What to do about 'bad-mouthing'

Hint: It’s a trap you don’t want to fall into.

Q. A customer told me a competitor of mine has been talking trash about me behind my back. This ticks me off. What should I do?

A. Badmouthing is bad business. So, first and foremost, avoid badmouthing him back. Retaliation will only make you look bad and will likely escalate things.

Ignoring him is probably the more mature decision. But let’s get real; odds are, this isn’t going away on its own. And it sounds like this will eat away at you until it’s resolved. The best solution is to approach him and deal with it head on. But take some steps first to prepare and don’t just blindly ambush him.

I don’t know your back story. Is he a new dealer trying to win your customers? Or are you the new dealer and he feels threatened by you? Or is there a history of bad blood between you? Have you even ever met or spoke to him?

Each case may require a different approach, but I suggest you take this general path:

Ask Your Customers. Is your customer blowing this out of proportion? What exactly did the competitor say? Is this just a misunderstanding? Was this just an isolated incident or has he said things to other customers? Ask around. If it’s a one-time comment, I’d just let it drop.

Ask Yourself. This next step is hard: Ask yourself if there’s any truth to his comments.
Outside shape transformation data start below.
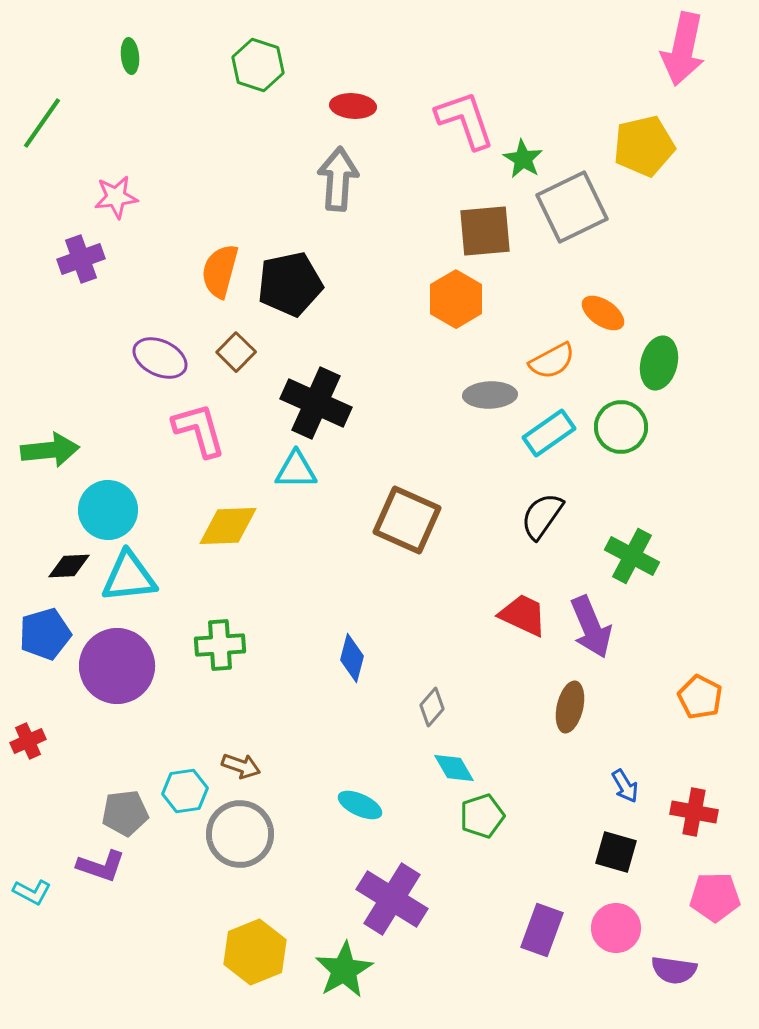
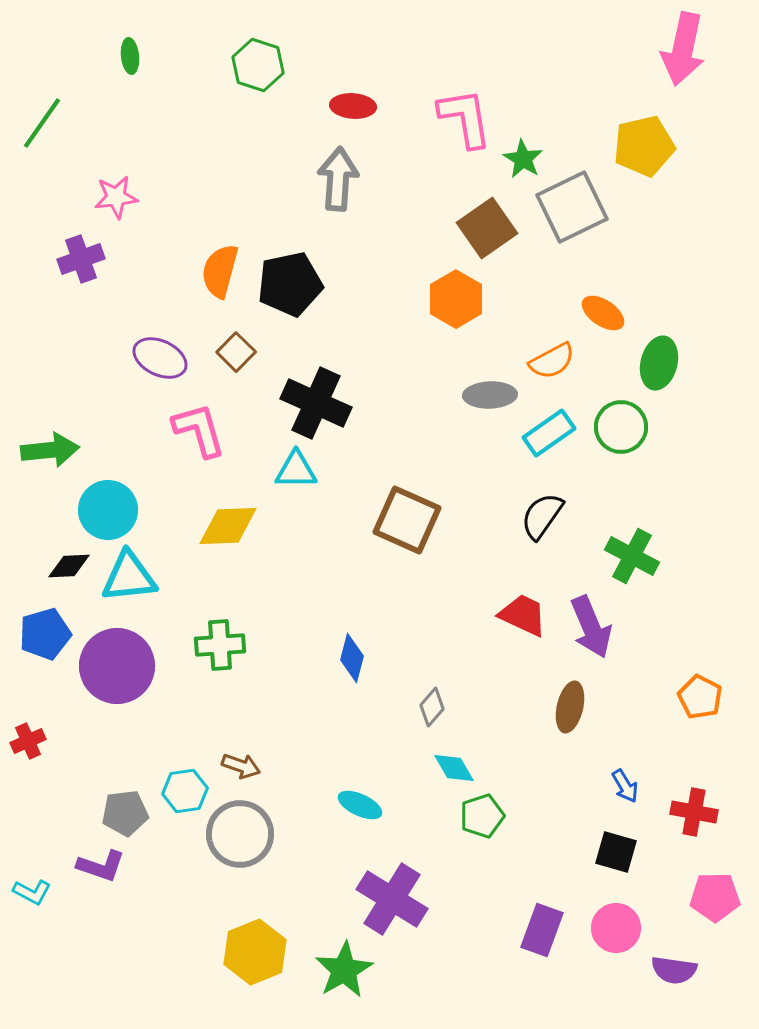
pink L-shape at (465, 120): moved 2 px up; rotated 10 degrees clockwise
brown square at (485, 231): moved 2 px right, 3 px up; rotated 30 degrees counterclockwise
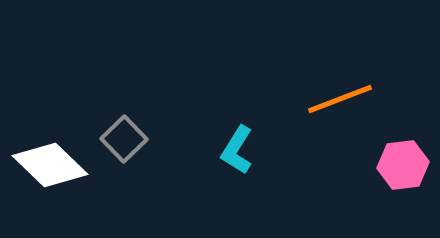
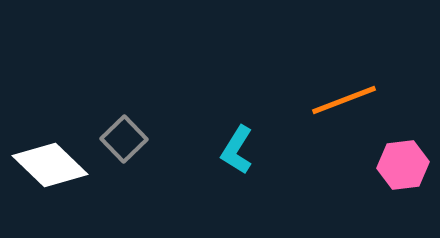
orange line: moved 4 px right, 1 px down
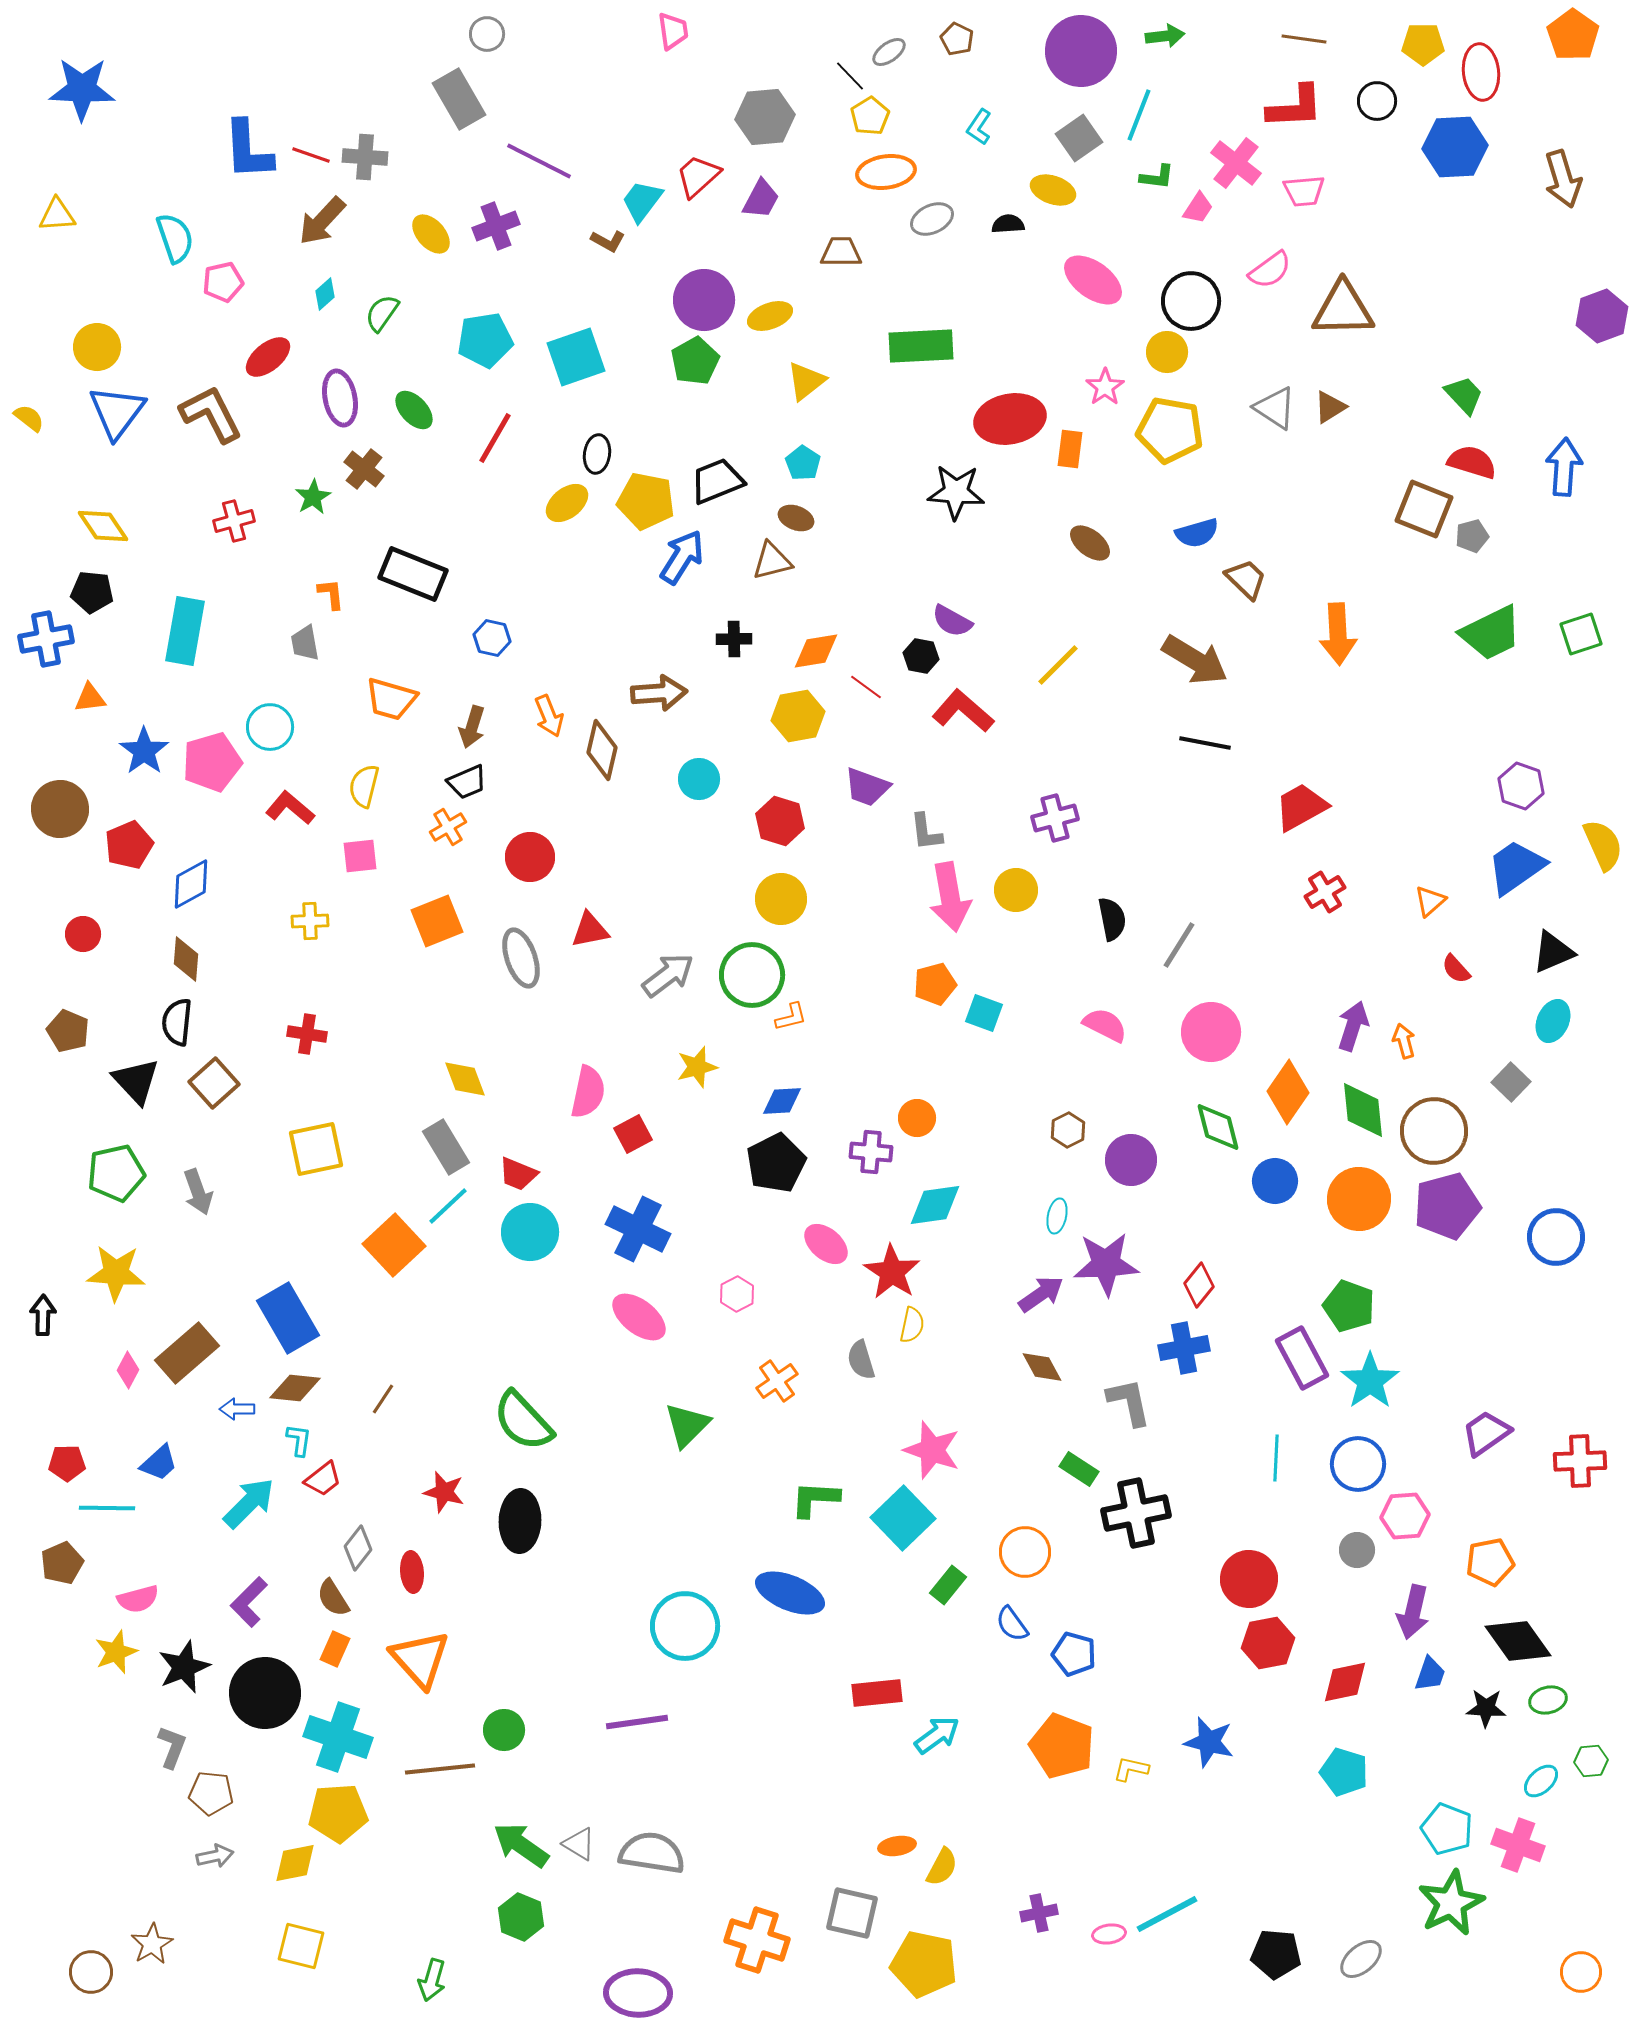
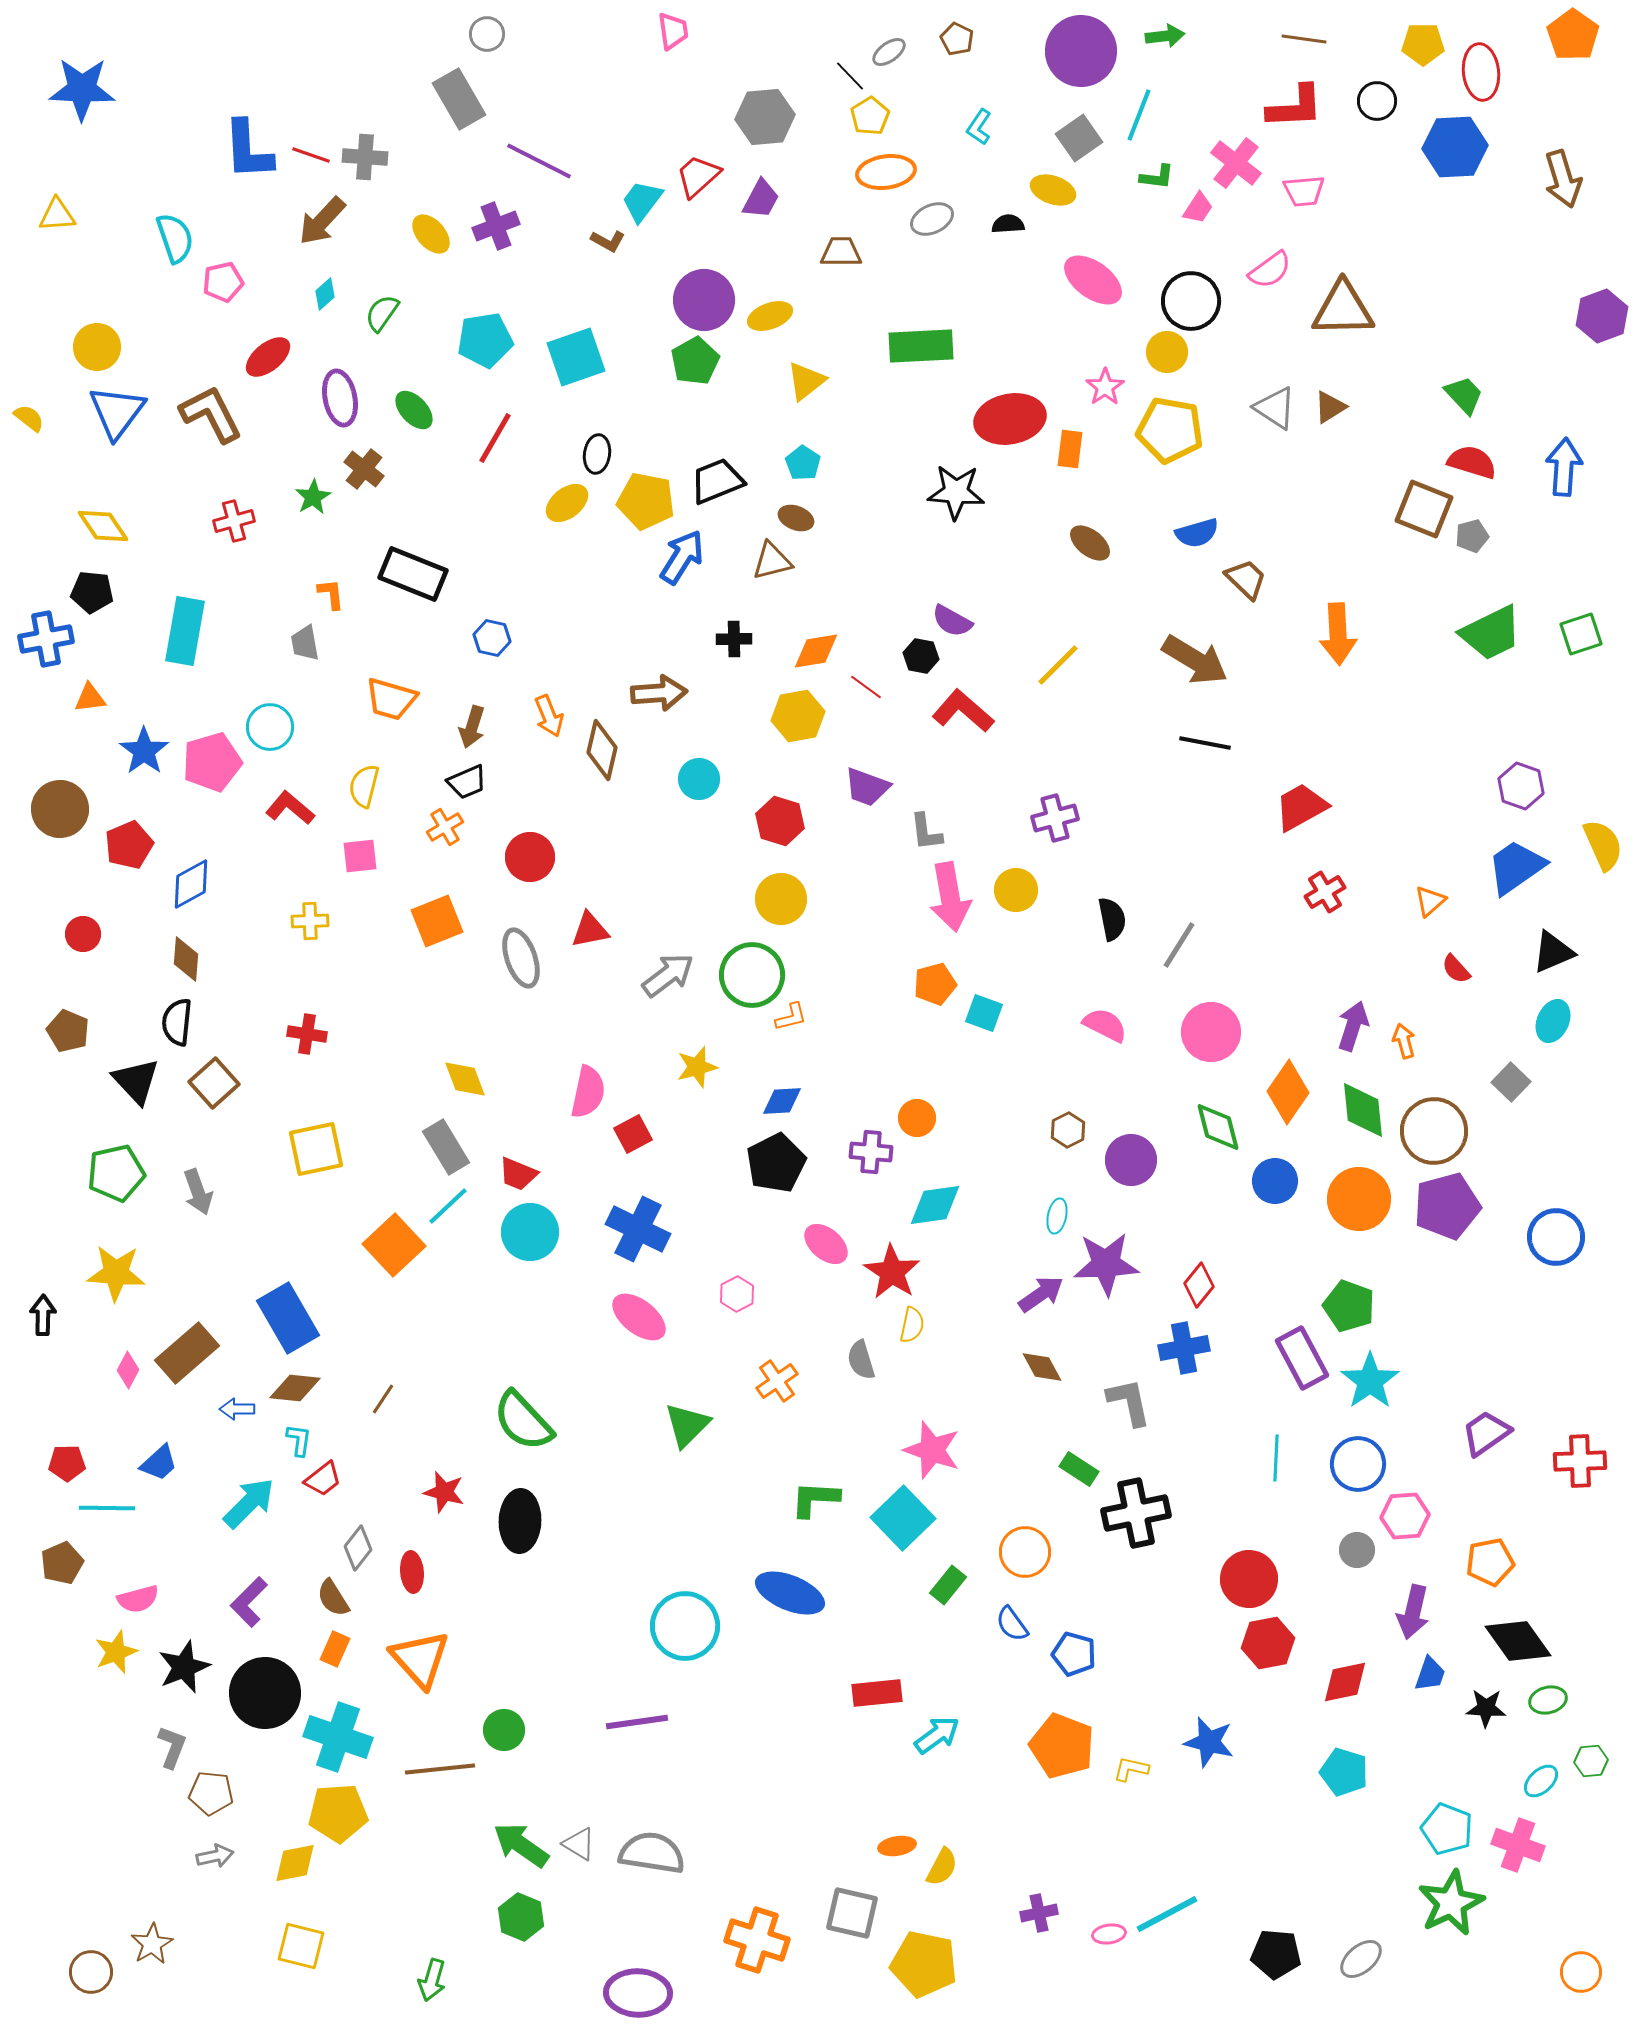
orange cross at (448, 827): moved 3 px left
It’s easy to dismiss criticism. It’s harder to admit we may have earned it. Is there something to learn from what was said? Are you always understocked? Have you treated a customer badly? Have you not kept a promise? Did you wrong the other dealer? If so, remedy the situation first.

Ask The Competitor. High-priced management consultants and marriage counselors call this “confronting.” I prefer “approaching.” “Confronting” sounds like you’re throwing the first punch. Throwing a punch puts the other guy on the defensive. You’re trying to defuse a bomb, not trigger it.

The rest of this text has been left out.